Since announcing its strategic focus on AGI in March 2023, SenseTime has updated its basic models and solutions on a quarterly basis. After SenseNova 5.0 catches up with GPT-4, the logic of the market is very clear, the cash flow is sufficient in a short period of time, and after catching up with OpenAI's latest model, it can tell a bigger story, plus the price is low enough, and naturally more people will vote with their feet.

According to SenseTime's latest 2023 financial report, its generative AI revenue business revenue reached 1.2 billion yuan, achieving a large growth of 200%, accounting for 35% of the company's total revenue. This is also a new business in which SenseTime has achieved more than 1 billion revenue at the fastest speed since its establishment ten years ago.

SenseTime, which has gone through the AI 1.0 era, has witnessed the changes of Chinese's artificial intelligence industry as an important leader.

In the era of AI 2.0, everyone seems to have become a catch-up with OpenAI. This competition around the big model is not only the big fish eating the small fish, but also the fast fish eating the slow fish.
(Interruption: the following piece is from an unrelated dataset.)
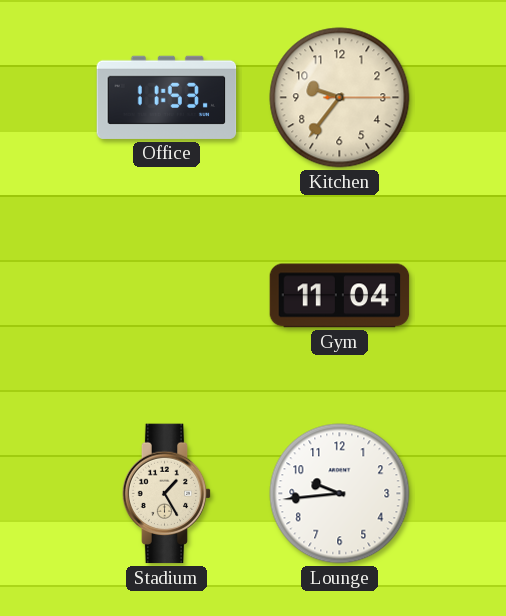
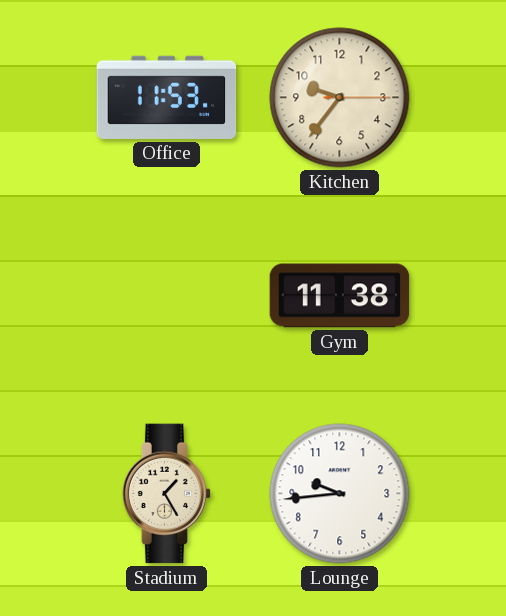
Gym: 11:04 -> 11:38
OpenAI's leading position brings an absolute competitive advantage, and for participants to get out of this state of catch-up, they need the maturity of the underlying infrastructure and the innovation of the top-level design.

For SenseTime, only by running fast enough and running long enough in the dawn before the commercialization of large models can it enjoy the first wave of dividends, fundamentally solve the problem of losses, and return to its rightful position.

In the 16th century BC, Shang Tang overthrew the Xia Dynasty through a series of military campaigns and political strategies to establish the Shang Dynasty, a change that later generations called the "Shang Tang Revolution". In the coming years, generative AI will likely become SenseTime's biggest source of revenue, and this may be the kind of revolution SenseTime needs.